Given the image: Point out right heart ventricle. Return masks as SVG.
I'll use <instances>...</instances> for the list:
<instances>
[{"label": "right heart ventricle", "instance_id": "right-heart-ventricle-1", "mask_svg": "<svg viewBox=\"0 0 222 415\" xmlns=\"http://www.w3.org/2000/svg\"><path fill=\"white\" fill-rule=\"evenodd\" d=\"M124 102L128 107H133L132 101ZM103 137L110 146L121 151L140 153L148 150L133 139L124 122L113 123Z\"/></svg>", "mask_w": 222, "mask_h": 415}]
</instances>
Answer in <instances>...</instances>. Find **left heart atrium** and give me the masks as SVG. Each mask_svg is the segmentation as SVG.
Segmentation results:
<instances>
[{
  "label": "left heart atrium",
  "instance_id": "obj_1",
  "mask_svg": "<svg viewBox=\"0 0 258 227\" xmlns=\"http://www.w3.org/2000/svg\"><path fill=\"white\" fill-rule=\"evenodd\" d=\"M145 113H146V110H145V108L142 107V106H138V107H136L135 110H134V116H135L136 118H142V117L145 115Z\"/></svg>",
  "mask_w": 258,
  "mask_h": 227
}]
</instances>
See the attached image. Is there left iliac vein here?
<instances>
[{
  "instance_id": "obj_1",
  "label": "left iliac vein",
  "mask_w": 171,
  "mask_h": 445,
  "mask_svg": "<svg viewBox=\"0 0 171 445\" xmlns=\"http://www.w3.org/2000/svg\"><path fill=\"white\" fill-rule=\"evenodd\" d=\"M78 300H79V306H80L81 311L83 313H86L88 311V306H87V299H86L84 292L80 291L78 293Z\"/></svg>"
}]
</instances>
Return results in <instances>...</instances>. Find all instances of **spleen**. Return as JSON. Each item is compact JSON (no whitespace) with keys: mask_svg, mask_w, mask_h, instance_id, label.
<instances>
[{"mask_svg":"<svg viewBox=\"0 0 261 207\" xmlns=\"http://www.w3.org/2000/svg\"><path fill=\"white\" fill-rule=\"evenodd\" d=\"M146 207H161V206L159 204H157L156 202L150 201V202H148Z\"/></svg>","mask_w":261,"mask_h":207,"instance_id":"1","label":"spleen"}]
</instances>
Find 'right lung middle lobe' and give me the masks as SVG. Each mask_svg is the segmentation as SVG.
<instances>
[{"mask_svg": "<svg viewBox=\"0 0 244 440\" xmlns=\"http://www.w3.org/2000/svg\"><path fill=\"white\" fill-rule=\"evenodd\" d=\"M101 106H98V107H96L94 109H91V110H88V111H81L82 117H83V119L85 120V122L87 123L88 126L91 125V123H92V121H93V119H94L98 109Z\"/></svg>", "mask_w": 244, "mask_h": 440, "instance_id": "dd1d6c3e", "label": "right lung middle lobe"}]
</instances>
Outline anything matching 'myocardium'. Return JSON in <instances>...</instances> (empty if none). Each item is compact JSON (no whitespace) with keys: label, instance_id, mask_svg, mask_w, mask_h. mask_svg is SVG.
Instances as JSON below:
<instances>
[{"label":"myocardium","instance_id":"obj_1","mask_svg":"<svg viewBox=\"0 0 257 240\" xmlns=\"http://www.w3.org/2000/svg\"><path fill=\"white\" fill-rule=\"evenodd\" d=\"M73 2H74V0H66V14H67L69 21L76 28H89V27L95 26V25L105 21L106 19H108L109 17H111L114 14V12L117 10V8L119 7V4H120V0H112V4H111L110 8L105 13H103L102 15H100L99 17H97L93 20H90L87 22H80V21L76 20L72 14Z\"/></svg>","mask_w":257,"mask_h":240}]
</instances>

************

About this task:
Go through the listing and copy each line exactly.

Response to the exercise:
Given the image: Point out right heart ventricle. Return masks as SVG.
I'll use <instances>...</instances> for the list:
<instances>
[{"label": "right heart ventricle", "instance_id": "right-heart-ventricle-1", "mask_svg": "<svg viewBox=\"0 0 222 415\" xmlns=\"http://www.w3.org/2000/svg\"><path fill=\"white\" fill-rule=\"evenodd\" d=\"M124 102L128 107H133L132 101ZM103 137L110 146L121 151L140 153L148 150L133 139L124 122L113 123Z\"/></svg>", "mask_w": 222, "mask_h": 415}]
</instances>
Answer in <instances>...</instances>. Find **left heart atrium** and give me the masks as SVG. Each mask_svg is the segmentation as SVG.
Segmentation results:
<instances>
[{
  "label": "left heart atrium",
  "instance_id": "obj_1",
  "mask_svg": "<svg viewBox=\"0 0 258 227\" xmlns=\"http://www.w3.org/2000/svg\"><path fill=\"white\" fill-rule=\"evenodd\" d=\"M145 113H146V110H145V108L142 107V106H138V107H136L135 110H134V116H135L136 118H142V117L145 115Z\"/></svg>",
  "mask_w": 258,
  "mask_h": 227
}]
</instances>
See the attached image. Is there left iliac vein here?
<instances>
[{
  "instance_id": "obj_1",
  "label": "left iliac vein",
  "mask_w": 171,
  "mask_h": 445,
  "mask_svg": "<svg viewBox=\"0 0 171 445\" xmlns=\"http://www.w3.org/2000/svg\"><path fill=\"white\" fill-rule=\"evenodd\" d=\"M78 300H79V306H80L81 311L83 313H86L88 311V306H87V299H86L84 292L80 291L78 293Z\"/></svg>"
}]
</instances>
Return results in <instances>...</instances>. Find all instances of **spleen**. Return as JSON. Each item is compact JSON (no whitespace) with keys: mask_svg, mask_w, mask_h, instance_id, label.
<instances>
[{"mask_svg":"<svg viewBox=\"0 0 261 207\" xmlns=\"http://www.w3.org/2000/svg\"><path fill=\"white\" fill-rule=\"evenodd\" d=\"M146 207H161V206L159 204H157L156 202L150 201V202H148Z\"/></svg>","mask_w":261,"mask_h":207,"instance_id":"1","label":"spleen"}]
</instances>
Find 'right lung middle lobe' and give me the masks as SVG. Each mask_svg is the segmentation as SVG.
<instances>
[{"mask_svg": "<svg viewBox=\"0 0 244 440\" xmlns=\"http://www.w3.org/2000/svg\"><path fill=\"white\" fill-rule=\"evenodd\" d=\"M101 106H98V107H96L94 109H91V110H88V111H81L82 117H83V119L85 120V122L87 123L88 126L91 125V123H92V121H93V119H94L98 109Z\"/></svg>", "mask_w": 244, "mask_h": 440, "instance_id": "dd1d6c3e", "label": "right lung middle lobe"}]
</instances>
Outline anything matching 'myocardium'. Return JSON in <instances>...</instances> (empty if none). Each item is compact JSON (no whitespace) with keys: label, instance_id, mask_svg, mask_w, mask_h. mask_svg is SVG.
Instances as JSON below:
<instances>
[{"label":"myocardium","instance_id":"obj_1","mask_svg":"<svg viewBox=\"0 0 257 240\" xmlns=\"http://www.w3.org/2000/svg\"><path fill=\"white\" fill-rule=\"evenodd\" d=\"M73 2H74V0H66V14H67L69 21L76 28H89V27L95 26V25L105 21L106 19H108L109 17H111L114 14V12L117 10V8L119 7V4H120V0H112V4H111L110 8L105 13H103L102 15H100L99 17H97L93 20H90L87 22H80V21L76 20L72 14Z\"/></svg>","mask_w":257,"mask_h":240}]
</instances>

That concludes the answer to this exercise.